WHAT TO WORK ON: What you return should be the complete data below, word for word, with no pictures in it.

--- RECORDS TO PROCESS Enclosed Below ---

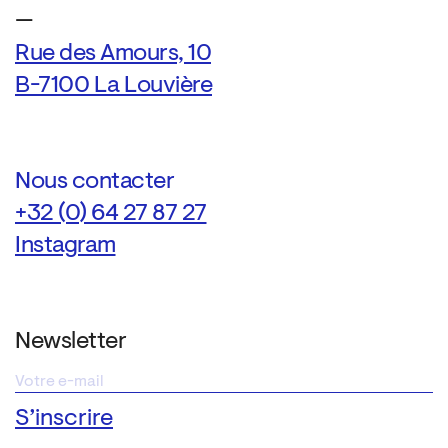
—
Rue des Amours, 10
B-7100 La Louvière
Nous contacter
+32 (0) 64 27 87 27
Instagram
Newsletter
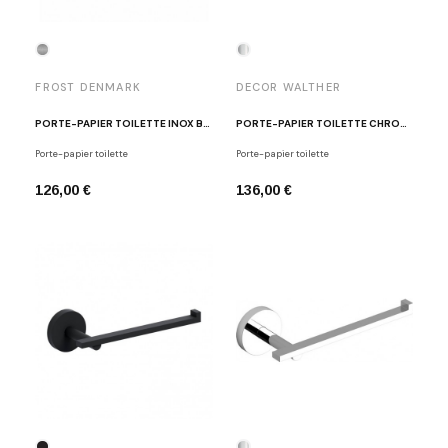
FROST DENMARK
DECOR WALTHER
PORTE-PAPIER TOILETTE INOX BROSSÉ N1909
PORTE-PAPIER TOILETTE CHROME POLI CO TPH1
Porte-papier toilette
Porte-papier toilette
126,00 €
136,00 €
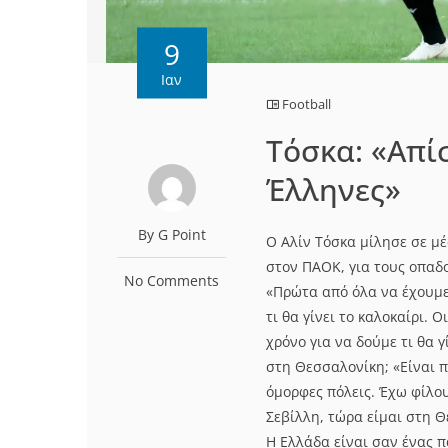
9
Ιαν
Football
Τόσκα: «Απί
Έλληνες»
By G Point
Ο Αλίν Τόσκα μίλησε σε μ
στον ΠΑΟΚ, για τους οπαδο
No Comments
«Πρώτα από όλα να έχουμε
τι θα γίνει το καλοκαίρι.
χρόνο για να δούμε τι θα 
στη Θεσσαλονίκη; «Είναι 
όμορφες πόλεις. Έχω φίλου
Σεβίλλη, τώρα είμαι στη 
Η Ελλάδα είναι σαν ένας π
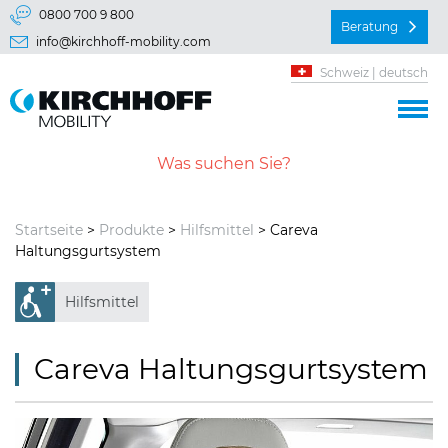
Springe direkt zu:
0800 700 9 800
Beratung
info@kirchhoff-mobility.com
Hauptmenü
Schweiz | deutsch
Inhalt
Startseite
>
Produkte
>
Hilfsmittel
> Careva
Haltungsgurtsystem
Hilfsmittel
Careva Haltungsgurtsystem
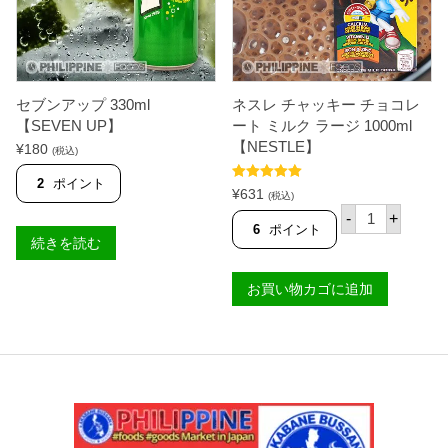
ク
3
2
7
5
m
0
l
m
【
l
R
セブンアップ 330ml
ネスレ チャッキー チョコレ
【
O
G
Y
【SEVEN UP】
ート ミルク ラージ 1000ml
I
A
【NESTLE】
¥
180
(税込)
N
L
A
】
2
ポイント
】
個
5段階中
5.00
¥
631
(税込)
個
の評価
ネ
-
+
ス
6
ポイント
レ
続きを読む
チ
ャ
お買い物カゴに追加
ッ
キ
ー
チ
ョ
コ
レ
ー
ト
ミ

--- End of Enclosed RECORDS TO PROCESS ---

THE ANSWER:
—
Rue des Amours, 10
B-7100 La Louvière
Nous contacter
+32 (0) 64 27 87 27
Instagram
Newsletter
FROST DENMARK
DECOR WALTHER
PORTE-PAPIER TOILETTE INOX BROSSÉ N1909
PORTE-PAPIER TOILETTE CHROME POLI CO TPH1
Porte-papier toilette
Porte-papier toilette
126,00 €
136,00 €
9
Ιαν
Football
Τόσκα: «Απί
Έλληνες»
By G Point
Ο Αλίν Τόσκα μίλησε σε μ
στον ΠΑΟΚ, για τους οπαδο
No Comments
«Πρώτα από όλα να έχουμε
τι θα γίνει το καλοκαίρι.
χρόνο για να δούμε τι θα 
στη Θεσσαλονίκη; «Είναι 
όμορφες πόλεις. Έχω φίλου
Σεβίλλη, τώρα είμαι στη 
Η Ελλάδα είναι σαν ένας π
Springe direkt zu:
0800 700 9 800
Beratung
info@kirchhoff-mobility.com
Hauptmenü
Schweiz | deutsch
Inhalt
Startseite
>
Produkte
>
Hilfsmittel
> Careva
Haltungsgurtsystem
Hilfsmittel
Careva Haltungsgurtsystem
ク
3
2
7
5
m
0
l
m
【
l
R
セブンアップ 330ml
ネスレ チャッキー チョコレ
【
O
G
Y
【SEVEN UP】
ート ミルク ラージ 1000ml
I
A
【NESTLE】
¥
180
(税込)
N
L
A
】
2
ポイント
】
個
5段階中
5.00
¥
631
(税込)
個
の評価
ネ
-
+
ス
6
ポイント
レ
続きを読む
チ
ャ
お買い物カゴに追加
ッ
キ
ー
チ
ョ
コ
レ
ー
ト
ミ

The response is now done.